In the summer of 1981 members of the Green party went on a cycle ride in the north of the rural district of Wolfenbüttel shortly before the local elections. Near Schandelah they cycled through Wohld, a remote village, whose residents lived in unusual one-storey stone barracks near an army exercise area. Someone said: There is supposed to have been a concentration camp here. He knew no further details. It turned out that the barracks were actually the remains of a former external concentration camp belonging to Neuengamme, near Hamburg.
Further research lead to the discovery that German nazi history was hidden here and was apparently to remain hidden. Questions were not answered. Former witnesses in Schandelah did not like talking about a concentration camp. They referred to it as the foreigner’s camp. The following text gives a short description of the history of the concentration camp and its disclosure. It offers a virtual memorial to the victims of slavery in Schandelah.
Early history
South of Wolfsburg there is an 11 km length of oil shale which reaches a depth of 36 m. According to calculations made by the BKB (the local coal mining firm) 75 million tons of shale oil could be produced from this mine. Attempts at mining had already been made in the First World War.
In 1943 Albert Speer, the Minister of Armaments, had inquiries made about resuming the extraction of oil from oil shale. In the summer of 1943 Prof.

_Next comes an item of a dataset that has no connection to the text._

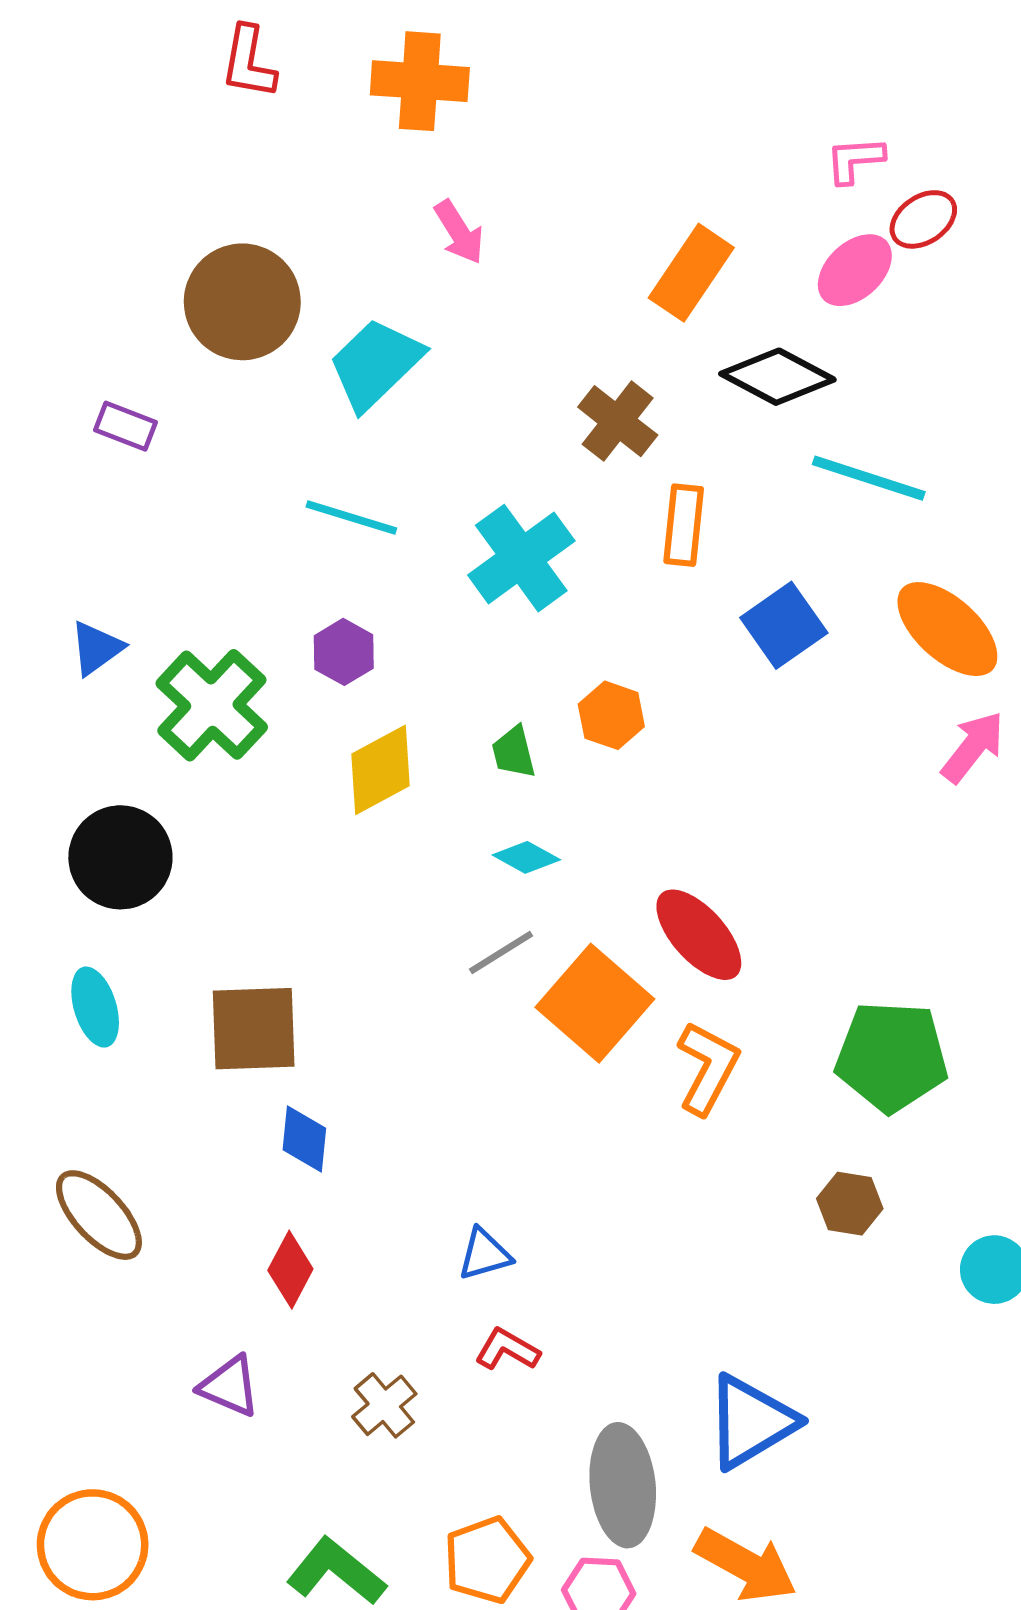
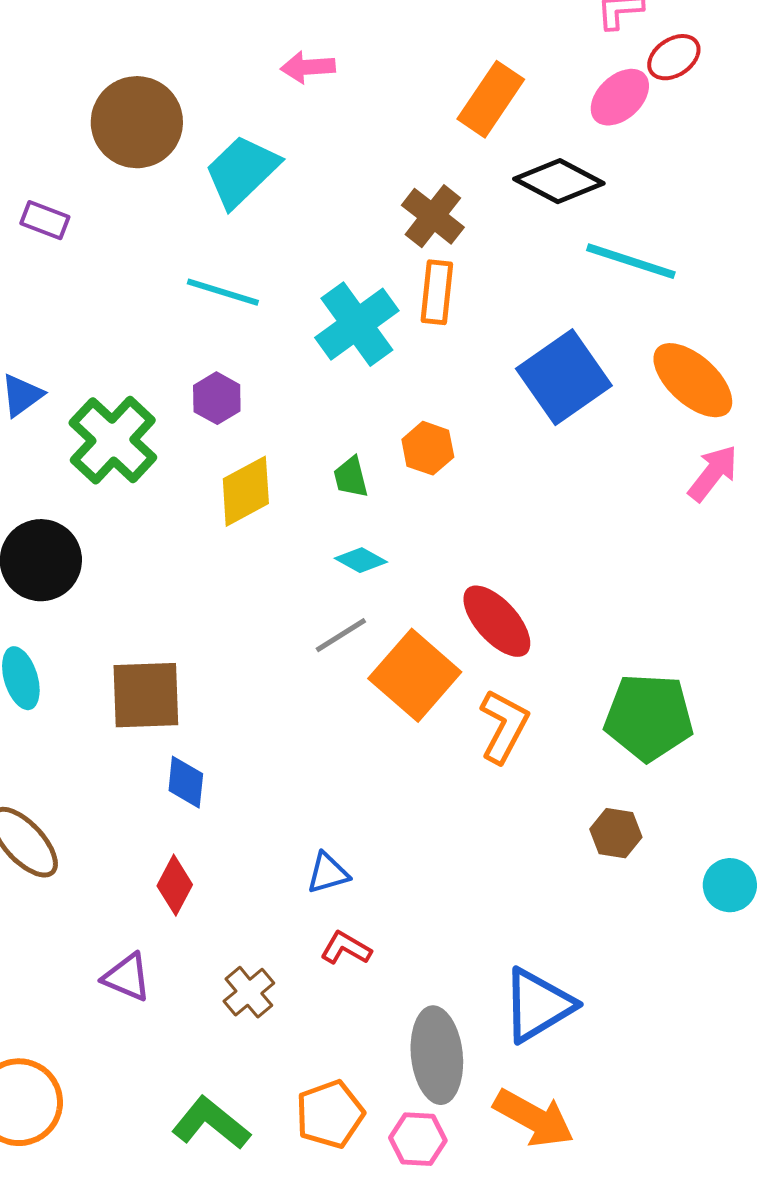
pink arrow: (459, 232) -> (308, 67), turned 118
orange rectangle: (684, 525) -> (437, 292), moved
blue square: (784, 625) -> (564, 377), size x1.4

Solms Wittig, general manager of the DASA, took part in a meeting with the Braunschweig nazi Ministerpresident Klagges. The meeting was attended by mining specialists and Hauptmann Krüdener, Speer’s authorised representative. Krüdener emphasised the necessity of finding new sources of oil for the continuation of the war effort..
As a result of this talk the daughter company, Steinöl-Gesellschaft m.b.H. Braunschweig was founded. The company was given the name Kalk- und Zementwerke Schandelah to disguise its real purpose. Contracts were signed. The government of the Reich guaranteed a suitable rate of investment interest and provided 50% of the total capital. The necessary 7 – 8 Million RM were provided for the trial works by the government. In August 1944 the project acquired Geilenberg priority. Edmund Geilenberg, who visited Schandelah in the late summer of 1944, was General Commissioner for immediate measures at the Ministry. At this time it was almost impossible to find people for the work force so Wittig contacted Krüdener, who in turn promised to provide a work force of Concentration Camp prisoners . Building began immediately by the road betweeen Hordorf and Scheppau, north east of Braunschweig,. First of all three wooden barracks for guards and prisoners were built. These were later extended.